Key point
The ground behind the tool is that each cell type has its own probability of expressing a gene.
Based on that, SCALT leverages a collection of 471 lists of cell-type specific genes, constructed by extensive re-analysis of comprehensive and expert curated catalogues i.e. Human Protein Atlas and DISCO employing a multi-step pipeline described in the following workflow:
The outcome is a collection of equally-sized lists (100 genes each) containg the cell type specific genes and corresponding inferred probabilities.
Human Protein Atlas (HPA)
The Human Protein Atlas is a database that integrates multiple omics information including single cell RNA sequencing (scRNAseq) data from 31 human tissues together with peripheral blood mononuclear cells (PBMCs).

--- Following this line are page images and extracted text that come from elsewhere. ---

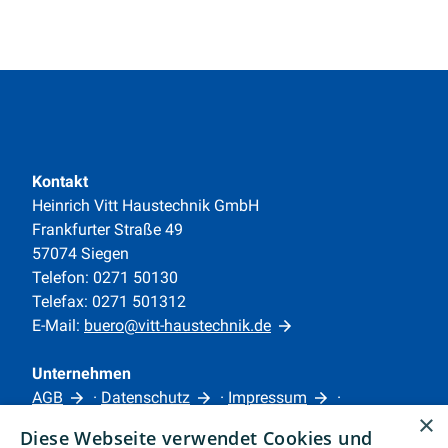
Kontakt
Heinrich Vitt Haustechnik GmbH
Frankfurter Straße 49
57074 Siegen
Telefon: 0271 50130
Telefax: 0271 501312
E-Mail:
buero@vitt-haustechnik.de
Unternehmen
AGB
·
Datenschutz
·
Impressum
·
×
Barrierefreiheitserklärung
Diese Webseite verwendet Cookies und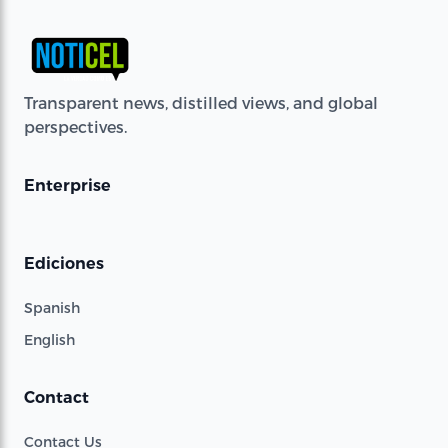
Transparent news, distilled views, and global
perspectives.
Enterprise
Ediciones
Spanish
English
Contact
Contact Us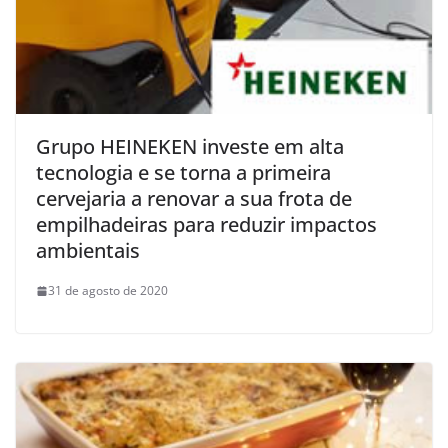
Grupo HEINEKEN investe em alta
tecnologia e se torna a primeira
cervejaria a renovar a sua frota de
empilhadeiras para reduzir impactos
ambientais
31 de agosto de 2020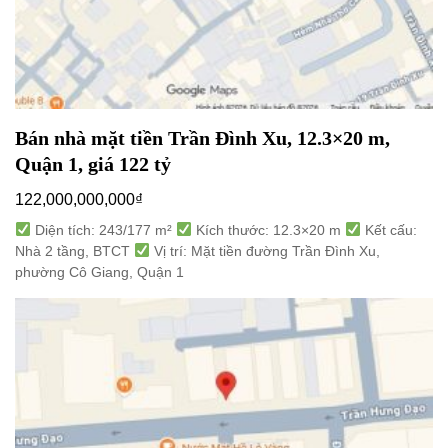
Bán nhà mặt tiền Trần Đình Xu, 12.3×20 m,
Quận 1, giá 122 tỷ
122,000,000,000
₫
Diện tích: 243/177 m²
Kích thước: 12.3×20 m
Kết cấu:
Nhà 2 tầng, BTCT
Vị trí: Mặt tiền đường Trần Đình Xu,
phường Cô Giang, Quận 1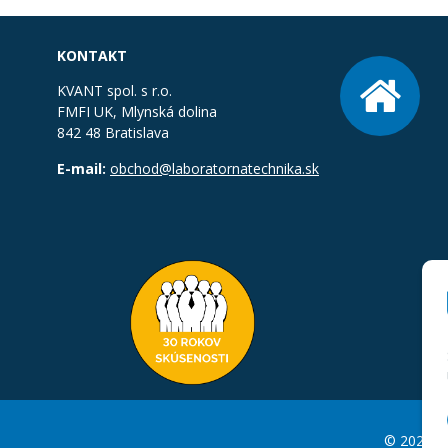
KONTAKT
KVANT spol. s r.o.
FMFI UK, Mlynská dolina
842 48 Bratislava
E-mail:
obchod@laboratornatechnika.sk
© 2026 La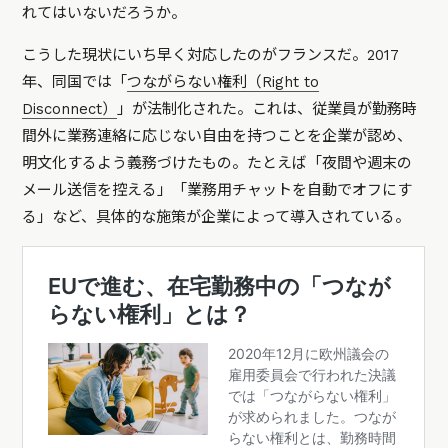
れてはいないだろうか。
こうした現状にいち早く対応したのがフランスだ。2017
年、同国では「
つながらない権利（Right to
Disconnect）
」が法制化された。これは、従業員が勤務時
間外に業務連絡に応じない自由を持つことを企業が認め、
明文化するよう義務づけたもの。たとえば「夜間や週末の
メール送信を控える」「業務用チャットを自動でオフにす
る」など、具体的な施策が企業によって導入されている。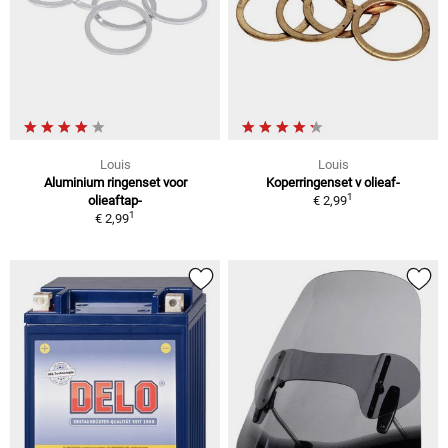
Louis
Louis
Aluminium ringenset voor
Koperringenset v olieaf-
1
olieaftap-
€ 2,99
1
€ 2,99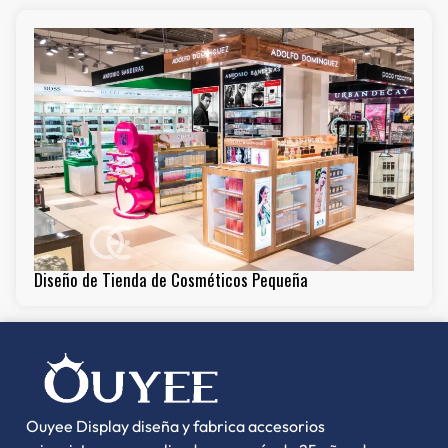
Diseño de Tienda de Cosméticos Pequeña
Ouyee Display diseña y fabrica accesorios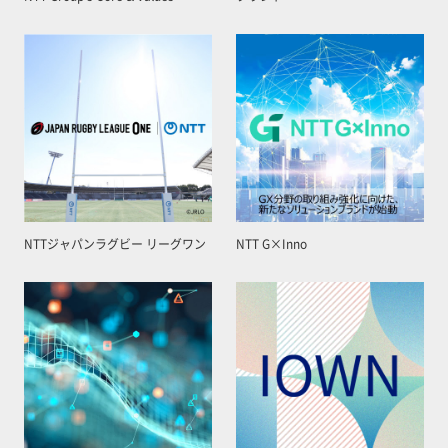
NTTジャパンラグビー リーグワン
NTT G×Inno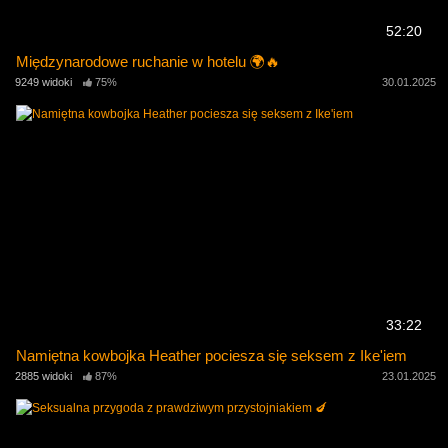
52:20
Międzynarodowe ruchanie w hotelu 🌍🔥
9249 widoki
75%
30.01.2025
33:22
Namiętna kowbojka Heather pociesza się seksem z Ike'iem
2885 widoki
87%
23.01.2025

The extensive re-analysis of the database involved 689602 cells from 31 tissues classifed in 81 cell types generating a collection of 81 cell type specific lists of genes with respective probabilities and presenting the same number of genes reporting small level of overlap.
DISCO
The DISCO database is a database of Deeply Integrated Single-Cell Omics data. The current release of DISCO integrates more than 18 million cells from 4593 samples, covering 107 tissues/cell lines/organoids, 158 diseases, and 20 platforms.
4900170 cells from 24 tissues classified in 430 cell types were utilized for the creation of 430 cell type specific lists of genes with respective probabilities. Again, the lists have the same number of genes and report a small level of overlap even for closely related cell types.